[Exercise prompt]
From the records below, print only the part that opens with the line containing "Boca recibe al líder Vélez: horario, TV y" and closes with the line containing "resistencia, durabilidad y un"; omit the pictures.

[Exercise inputs]
========

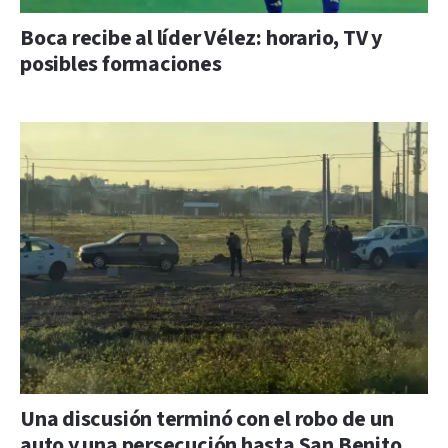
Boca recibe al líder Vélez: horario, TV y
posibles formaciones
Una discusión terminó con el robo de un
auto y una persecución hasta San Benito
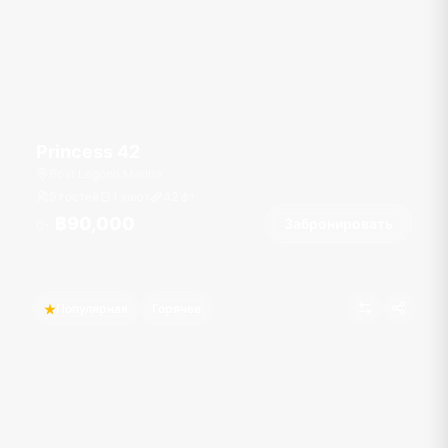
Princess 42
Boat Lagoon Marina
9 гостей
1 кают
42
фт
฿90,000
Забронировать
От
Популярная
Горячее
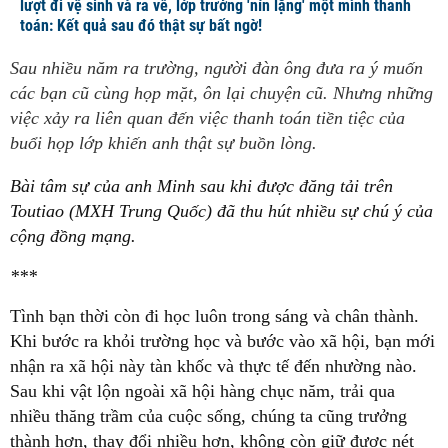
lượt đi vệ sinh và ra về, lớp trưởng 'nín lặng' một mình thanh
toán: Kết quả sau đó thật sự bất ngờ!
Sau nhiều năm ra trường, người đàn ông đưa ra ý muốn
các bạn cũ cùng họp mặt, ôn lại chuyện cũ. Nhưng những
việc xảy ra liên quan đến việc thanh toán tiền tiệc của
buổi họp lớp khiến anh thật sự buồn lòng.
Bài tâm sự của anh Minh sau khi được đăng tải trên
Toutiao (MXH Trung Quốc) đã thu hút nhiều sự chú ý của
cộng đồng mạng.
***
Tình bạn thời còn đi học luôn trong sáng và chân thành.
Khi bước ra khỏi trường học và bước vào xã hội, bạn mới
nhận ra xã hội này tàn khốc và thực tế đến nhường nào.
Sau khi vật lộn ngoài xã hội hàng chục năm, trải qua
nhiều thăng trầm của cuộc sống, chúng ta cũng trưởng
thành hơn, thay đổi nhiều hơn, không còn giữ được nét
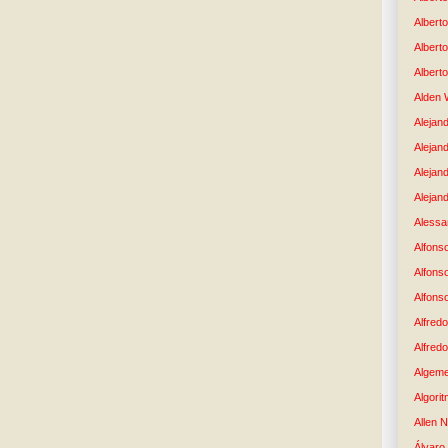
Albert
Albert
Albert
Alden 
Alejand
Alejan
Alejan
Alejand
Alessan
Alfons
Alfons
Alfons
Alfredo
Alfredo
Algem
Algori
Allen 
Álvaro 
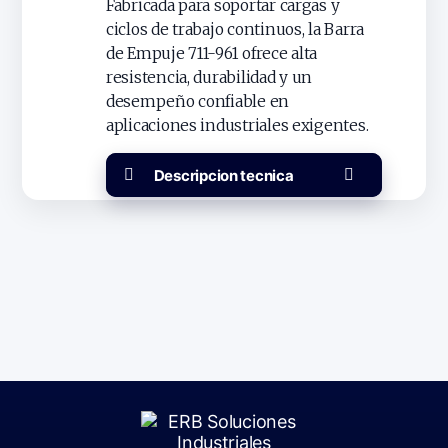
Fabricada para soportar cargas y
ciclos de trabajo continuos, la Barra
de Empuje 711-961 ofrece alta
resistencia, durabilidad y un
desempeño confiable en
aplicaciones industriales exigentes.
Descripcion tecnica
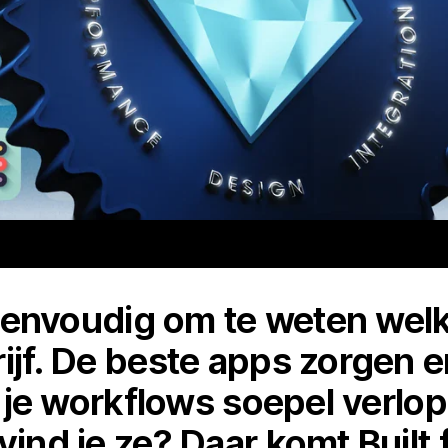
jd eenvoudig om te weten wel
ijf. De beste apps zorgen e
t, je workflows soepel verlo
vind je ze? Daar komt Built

========

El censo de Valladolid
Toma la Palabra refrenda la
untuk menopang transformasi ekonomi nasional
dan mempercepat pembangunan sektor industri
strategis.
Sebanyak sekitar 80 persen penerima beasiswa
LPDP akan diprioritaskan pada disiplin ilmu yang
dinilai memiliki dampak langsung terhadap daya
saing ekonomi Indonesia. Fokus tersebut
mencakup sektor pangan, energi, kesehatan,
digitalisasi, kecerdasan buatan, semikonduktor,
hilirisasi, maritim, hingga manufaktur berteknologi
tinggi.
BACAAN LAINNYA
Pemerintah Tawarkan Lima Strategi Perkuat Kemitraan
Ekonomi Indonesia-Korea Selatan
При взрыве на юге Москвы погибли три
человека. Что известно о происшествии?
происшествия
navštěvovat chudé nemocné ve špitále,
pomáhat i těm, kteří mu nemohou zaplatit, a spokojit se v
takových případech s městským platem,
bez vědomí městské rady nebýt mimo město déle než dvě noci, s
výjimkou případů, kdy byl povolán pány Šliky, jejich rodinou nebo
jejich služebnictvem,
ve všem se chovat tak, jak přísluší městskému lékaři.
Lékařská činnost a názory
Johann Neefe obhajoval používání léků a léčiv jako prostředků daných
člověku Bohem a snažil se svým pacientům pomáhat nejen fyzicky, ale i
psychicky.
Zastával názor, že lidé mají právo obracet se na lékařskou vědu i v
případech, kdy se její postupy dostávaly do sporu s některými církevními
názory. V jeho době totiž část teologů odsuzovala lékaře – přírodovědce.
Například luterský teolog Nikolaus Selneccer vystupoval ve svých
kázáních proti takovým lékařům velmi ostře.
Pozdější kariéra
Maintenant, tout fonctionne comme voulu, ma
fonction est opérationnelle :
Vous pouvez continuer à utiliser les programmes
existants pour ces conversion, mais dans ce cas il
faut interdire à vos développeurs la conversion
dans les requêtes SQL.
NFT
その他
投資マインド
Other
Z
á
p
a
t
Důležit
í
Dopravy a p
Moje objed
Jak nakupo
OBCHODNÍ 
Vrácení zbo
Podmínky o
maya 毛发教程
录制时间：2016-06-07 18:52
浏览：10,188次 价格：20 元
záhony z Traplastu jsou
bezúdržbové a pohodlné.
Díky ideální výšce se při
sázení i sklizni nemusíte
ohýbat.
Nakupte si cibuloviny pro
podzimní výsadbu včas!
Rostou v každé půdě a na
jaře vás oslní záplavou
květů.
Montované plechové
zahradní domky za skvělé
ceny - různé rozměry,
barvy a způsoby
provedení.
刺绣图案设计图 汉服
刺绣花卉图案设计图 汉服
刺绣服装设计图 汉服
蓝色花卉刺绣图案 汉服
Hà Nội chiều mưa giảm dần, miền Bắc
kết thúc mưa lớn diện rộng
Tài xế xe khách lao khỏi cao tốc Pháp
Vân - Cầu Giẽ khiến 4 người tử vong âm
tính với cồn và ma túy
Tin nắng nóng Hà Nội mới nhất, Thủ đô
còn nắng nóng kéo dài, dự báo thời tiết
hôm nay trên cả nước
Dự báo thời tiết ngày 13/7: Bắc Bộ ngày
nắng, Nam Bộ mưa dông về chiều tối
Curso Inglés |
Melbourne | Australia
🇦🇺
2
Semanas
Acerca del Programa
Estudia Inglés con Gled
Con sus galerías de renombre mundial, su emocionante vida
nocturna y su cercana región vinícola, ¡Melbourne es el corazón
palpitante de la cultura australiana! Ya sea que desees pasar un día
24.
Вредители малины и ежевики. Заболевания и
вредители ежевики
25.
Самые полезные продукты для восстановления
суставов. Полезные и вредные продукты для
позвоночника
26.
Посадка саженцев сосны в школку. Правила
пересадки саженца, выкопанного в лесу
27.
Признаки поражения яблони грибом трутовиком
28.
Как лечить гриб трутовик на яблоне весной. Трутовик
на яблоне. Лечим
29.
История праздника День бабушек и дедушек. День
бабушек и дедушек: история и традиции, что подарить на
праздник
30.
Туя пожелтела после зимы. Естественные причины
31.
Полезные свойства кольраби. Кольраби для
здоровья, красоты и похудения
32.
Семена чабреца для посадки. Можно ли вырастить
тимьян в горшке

========

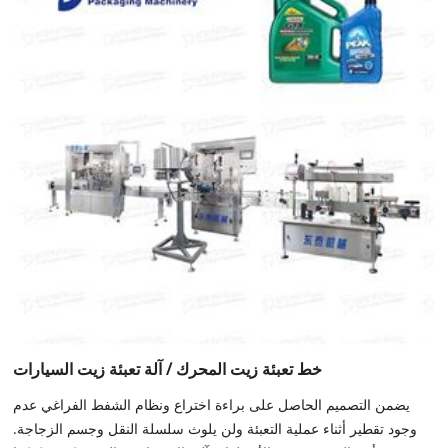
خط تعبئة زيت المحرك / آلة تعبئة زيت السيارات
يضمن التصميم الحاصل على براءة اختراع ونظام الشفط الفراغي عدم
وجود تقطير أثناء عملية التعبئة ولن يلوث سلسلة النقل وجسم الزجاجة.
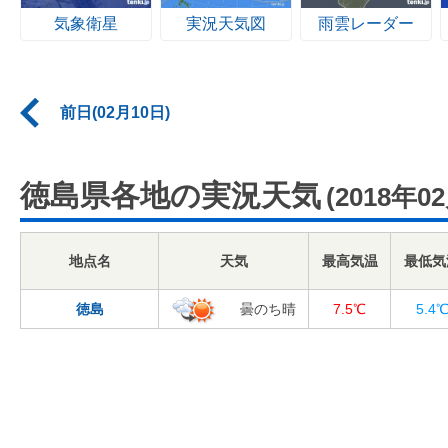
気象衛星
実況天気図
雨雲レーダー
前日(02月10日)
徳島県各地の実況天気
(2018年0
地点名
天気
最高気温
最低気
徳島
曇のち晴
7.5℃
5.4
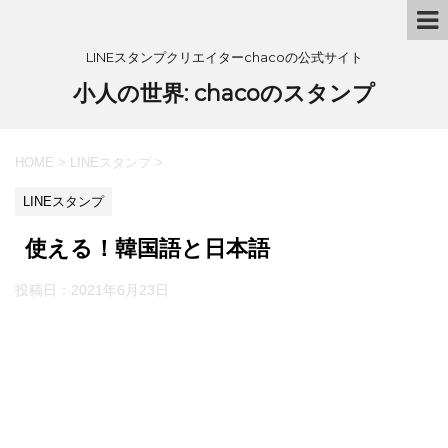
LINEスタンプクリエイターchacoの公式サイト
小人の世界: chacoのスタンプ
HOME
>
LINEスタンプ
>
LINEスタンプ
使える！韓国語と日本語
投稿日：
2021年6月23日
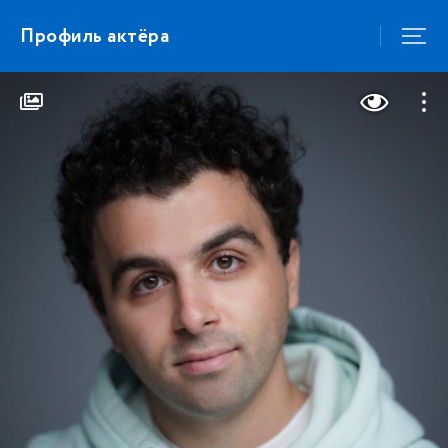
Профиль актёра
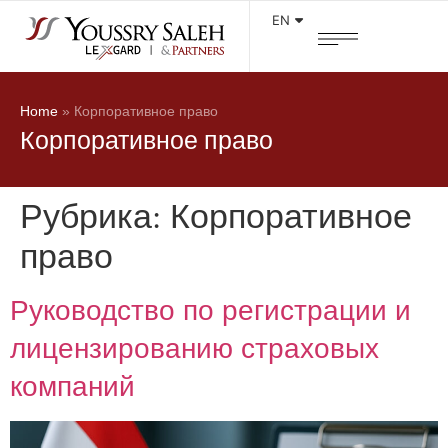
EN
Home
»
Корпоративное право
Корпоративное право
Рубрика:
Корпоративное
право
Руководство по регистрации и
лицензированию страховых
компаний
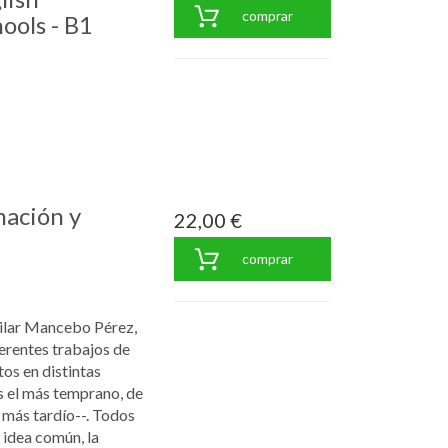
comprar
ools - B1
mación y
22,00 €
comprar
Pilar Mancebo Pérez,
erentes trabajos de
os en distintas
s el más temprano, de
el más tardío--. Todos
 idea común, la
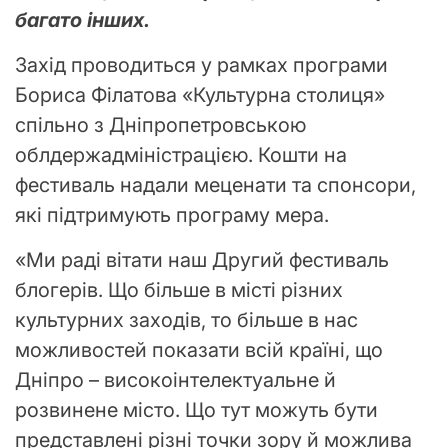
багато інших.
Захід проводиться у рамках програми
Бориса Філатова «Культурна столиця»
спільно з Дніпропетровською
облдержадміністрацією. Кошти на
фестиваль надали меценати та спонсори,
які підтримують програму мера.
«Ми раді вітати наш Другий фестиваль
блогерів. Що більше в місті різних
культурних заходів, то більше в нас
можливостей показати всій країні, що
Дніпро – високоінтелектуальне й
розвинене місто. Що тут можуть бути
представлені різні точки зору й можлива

========

[Completed task]
Boca recibe al líder Vélez: horario, TV y
posibles formaciones
Una discusión terminó con el robo de un
auto y una persecución hasta San Benito
Princess 42
Boat Lagoon Marina
9 гостей
1 кают
42
фт
฿90,000
Забронировать
От
Популярная
Горячее
lượt đi vệ sinh và ra về, lớp trưởng 'nín lặng' một mình thanh
toán: Kết quả sau đó thật sự bất ngờ!
Sau nhiều năm ra trường, người đàn ông đưa ra ý muốn
các bạn cũ cùng họp mặt, ôn lại chuyện cũ. Nhưng những
việc xảy ra liên quan đến việc thanh toán tiền tiệc của
buổi họp lớp khiến anh thật sự buồn lòng.
Bài tâm sự của anh Minh sau khi được đăng tải trên
Toutiao (MXH Trung Quốc) đã thu hút nhiều sự chú ý của
cộng đồng mạng.
***
Tình bạn thời còn đi học luôn trong sáng và chân thành.
Khi bước ra khỏi trường học và bước vào xã hội, bạn mới
nhận ra xã hội này tàn khốc và thực tế đến nhường nào.
Sau khi vật lộn ngoài xã hội hàng chục năm, trải qua
nhiều thăng trầm của cuộc sống, chúng ta cũng trưởng
thành hơn, thay đổi nhiều hơn, không còn giữ được nét
Albert
Albert
Albert
Alden 
Alejand
Alejan
Alejan
Alejand
Alessan
Alfons
Alfons
Alfons
Alfredo
Alfredo
Algem
Algori
Allen 
Álvaro 
Fabricada para soportar cargas y
ciclos de trabajo continuos, la Barra
de Empuje 711-961 ofrece alta
resistencia, durabilidad y un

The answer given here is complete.